Work task = The lines to be extracted run from the start of the listing through the line containing "Image resolution: width=923"; copy them exactly and nothing else.

Records supplied =
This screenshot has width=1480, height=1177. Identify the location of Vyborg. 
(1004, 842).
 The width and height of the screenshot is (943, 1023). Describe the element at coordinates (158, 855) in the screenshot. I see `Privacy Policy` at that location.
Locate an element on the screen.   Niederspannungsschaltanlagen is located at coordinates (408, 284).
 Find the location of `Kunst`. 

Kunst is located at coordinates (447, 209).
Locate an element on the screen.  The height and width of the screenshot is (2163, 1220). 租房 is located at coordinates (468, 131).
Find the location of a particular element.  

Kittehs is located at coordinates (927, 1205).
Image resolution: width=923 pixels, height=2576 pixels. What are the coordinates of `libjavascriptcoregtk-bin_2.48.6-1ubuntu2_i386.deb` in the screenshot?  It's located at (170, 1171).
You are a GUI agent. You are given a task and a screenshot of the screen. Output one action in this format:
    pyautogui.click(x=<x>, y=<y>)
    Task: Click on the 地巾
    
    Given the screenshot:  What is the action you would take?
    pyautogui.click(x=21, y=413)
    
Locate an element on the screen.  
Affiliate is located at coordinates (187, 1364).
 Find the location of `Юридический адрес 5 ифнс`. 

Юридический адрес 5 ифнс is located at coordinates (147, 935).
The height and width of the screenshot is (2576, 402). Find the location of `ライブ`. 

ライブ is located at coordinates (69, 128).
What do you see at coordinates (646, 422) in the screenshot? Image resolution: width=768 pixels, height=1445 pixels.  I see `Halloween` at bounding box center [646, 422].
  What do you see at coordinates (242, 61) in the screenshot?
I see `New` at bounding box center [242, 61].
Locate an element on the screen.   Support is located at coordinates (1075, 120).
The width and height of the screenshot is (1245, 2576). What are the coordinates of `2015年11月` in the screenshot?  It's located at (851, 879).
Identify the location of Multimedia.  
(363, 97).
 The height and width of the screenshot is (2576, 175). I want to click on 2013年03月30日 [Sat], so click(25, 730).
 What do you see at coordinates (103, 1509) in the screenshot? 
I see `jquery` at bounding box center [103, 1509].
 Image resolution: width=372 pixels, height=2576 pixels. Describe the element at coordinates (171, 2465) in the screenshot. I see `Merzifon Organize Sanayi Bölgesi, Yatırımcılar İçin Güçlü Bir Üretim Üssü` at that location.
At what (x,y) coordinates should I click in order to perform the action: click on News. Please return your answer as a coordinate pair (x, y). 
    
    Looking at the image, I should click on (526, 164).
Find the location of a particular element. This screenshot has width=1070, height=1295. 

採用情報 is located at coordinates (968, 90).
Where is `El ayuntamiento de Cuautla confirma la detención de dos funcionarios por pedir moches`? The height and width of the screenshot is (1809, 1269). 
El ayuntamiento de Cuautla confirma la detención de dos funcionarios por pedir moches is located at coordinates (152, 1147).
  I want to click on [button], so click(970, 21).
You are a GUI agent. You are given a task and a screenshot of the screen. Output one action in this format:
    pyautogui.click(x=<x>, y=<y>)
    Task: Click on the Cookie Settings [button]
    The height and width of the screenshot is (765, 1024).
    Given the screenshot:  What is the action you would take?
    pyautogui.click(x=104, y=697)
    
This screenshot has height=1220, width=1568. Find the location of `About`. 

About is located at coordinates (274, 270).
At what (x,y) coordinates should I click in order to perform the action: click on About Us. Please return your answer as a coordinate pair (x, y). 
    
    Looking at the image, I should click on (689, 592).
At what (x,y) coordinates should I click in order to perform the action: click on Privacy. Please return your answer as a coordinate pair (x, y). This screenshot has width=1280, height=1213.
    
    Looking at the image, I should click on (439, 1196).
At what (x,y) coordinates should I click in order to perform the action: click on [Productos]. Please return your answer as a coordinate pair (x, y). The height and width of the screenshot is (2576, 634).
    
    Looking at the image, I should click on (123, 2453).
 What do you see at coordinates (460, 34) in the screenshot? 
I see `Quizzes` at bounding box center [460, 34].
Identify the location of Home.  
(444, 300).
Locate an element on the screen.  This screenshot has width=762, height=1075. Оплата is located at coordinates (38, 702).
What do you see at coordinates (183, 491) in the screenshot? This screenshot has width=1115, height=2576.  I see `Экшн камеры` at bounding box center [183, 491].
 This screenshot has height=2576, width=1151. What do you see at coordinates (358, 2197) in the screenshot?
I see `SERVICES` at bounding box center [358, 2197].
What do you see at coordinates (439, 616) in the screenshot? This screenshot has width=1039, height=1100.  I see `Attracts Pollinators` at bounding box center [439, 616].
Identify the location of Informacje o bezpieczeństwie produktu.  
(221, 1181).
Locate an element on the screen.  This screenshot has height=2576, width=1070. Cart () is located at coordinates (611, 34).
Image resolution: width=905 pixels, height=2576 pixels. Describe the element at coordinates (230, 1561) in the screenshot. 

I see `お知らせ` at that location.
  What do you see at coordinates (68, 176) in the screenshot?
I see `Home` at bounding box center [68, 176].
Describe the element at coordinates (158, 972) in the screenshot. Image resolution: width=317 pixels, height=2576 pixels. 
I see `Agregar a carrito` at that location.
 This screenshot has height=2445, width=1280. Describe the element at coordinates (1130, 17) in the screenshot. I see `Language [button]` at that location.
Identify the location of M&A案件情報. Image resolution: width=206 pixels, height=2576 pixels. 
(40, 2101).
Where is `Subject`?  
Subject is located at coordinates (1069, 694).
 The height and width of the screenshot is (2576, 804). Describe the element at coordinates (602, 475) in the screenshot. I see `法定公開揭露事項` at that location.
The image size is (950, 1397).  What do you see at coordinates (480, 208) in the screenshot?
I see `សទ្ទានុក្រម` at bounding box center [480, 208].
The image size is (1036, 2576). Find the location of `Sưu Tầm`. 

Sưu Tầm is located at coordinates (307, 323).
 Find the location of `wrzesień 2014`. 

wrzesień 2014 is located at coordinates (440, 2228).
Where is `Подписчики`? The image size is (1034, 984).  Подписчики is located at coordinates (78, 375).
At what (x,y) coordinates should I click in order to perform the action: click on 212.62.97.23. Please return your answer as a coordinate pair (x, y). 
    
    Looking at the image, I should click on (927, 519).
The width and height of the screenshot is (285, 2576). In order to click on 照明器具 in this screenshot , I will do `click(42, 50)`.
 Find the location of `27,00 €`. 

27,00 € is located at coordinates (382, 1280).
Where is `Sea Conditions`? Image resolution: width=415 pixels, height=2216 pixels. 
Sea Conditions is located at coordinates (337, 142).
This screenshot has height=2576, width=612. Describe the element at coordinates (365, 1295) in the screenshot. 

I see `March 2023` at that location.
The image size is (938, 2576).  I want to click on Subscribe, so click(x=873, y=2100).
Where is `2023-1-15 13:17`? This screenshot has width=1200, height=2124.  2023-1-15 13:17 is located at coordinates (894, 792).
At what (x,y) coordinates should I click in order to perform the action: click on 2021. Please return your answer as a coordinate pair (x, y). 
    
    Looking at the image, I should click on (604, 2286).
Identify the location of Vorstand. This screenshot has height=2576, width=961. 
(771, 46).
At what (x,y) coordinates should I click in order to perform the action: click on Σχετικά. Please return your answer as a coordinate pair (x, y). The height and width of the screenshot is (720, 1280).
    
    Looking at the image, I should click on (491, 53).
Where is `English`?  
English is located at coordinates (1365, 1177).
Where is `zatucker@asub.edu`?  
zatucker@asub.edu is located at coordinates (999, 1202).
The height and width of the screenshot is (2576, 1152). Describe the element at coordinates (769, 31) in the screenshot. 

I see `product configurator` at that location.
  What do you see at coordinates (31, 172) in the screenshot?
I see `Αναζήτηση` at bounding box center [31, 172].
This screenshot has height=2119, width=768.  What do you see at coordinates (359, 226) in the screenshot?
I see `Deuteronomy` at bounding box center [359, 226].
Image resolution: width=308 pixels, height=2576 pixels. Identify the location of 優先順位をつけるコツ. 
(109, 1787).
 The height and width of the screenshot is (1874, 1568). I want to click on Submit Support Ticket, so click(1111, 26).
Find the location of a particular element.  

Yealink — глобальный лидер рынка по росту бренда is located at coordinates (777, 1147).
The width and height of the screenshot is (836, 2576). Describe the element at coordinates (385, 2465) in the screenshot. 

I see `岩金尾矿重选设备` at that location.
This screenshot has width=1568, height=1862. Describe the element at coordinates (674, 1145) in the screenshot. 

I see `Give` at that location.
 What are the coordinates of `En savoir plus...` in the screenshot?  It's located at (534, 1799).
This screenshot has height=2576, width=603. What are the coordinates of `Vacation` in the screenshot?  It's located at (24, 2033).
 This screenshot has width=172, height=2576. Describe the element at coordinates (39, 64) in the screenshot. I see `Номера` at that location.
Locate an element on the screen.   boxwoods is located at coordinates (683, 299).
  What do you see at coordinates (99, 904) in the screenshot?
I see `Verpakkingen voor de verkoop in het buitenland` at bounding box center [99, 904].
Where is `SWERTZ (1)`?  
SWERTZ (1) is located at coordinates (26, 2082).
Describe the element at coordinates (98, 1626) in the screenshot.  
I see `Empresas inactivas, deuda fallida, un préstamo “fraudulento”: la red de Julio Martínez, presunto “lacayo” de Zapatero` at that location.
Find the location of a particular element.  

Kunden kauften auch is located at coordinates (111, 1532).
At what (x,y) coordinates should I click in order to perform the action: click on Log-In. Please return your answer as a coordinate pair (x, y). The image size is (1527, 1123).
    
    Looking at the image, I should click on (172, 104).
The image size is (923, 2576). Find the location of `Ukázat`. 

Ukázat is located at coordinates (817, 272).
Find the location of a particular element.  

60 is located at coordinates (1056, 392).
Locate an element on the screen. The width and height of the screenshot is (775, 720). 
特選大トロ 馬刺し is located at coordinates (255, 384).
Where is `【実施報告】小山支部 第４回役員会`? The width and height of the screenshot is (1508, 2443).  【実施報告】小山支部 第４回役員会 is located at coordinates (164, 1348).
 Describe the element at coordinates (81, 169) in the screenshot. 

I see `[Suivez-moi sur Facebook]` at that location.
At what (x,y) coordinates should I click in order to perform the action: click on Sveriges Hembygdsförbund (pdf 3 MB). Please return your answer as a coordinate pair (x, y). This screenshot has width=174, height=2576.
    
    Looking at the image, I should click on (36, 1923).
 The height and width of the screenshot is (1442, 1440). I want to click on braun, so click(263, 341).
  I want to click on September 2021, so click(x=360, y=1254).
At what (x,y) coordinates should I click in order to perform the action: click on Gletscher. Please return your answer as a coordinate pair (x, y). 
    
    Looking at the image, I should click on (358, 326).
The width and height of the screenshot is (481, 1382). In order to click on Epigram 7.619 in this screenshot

Task output =
This screenshot has width=1480, height=1177. Identify the location of Vyborg. 
(1004, 842).
 The width and height of the screenshot is (943, 1023). Describe the element at coordinates (158, 855) in the screenshot. I see `Privacy Policy` at that location.
Locate an element on the screen.   Niederspannungsschaltanlagen is located at coordinates (408, 284).
 Find the location of `Kunst`. 

Kunst is located at coordinates (447, 209).
Locate an element on the screen.  The height and width of the screenshot is (2163, 1220). 租房 is located at coordinates (468, 131).
Find the location of a particular element.  

Kittehs is located at coordinates (927, 1205).
Image resolution: width=923 pixels, height=2576 pixels. What are the coordinates of `libjavascriptcoregtk-bin_2.48.6-1ubuntu2_i386.deb` in the screenshot?  It's located at (170, 1171).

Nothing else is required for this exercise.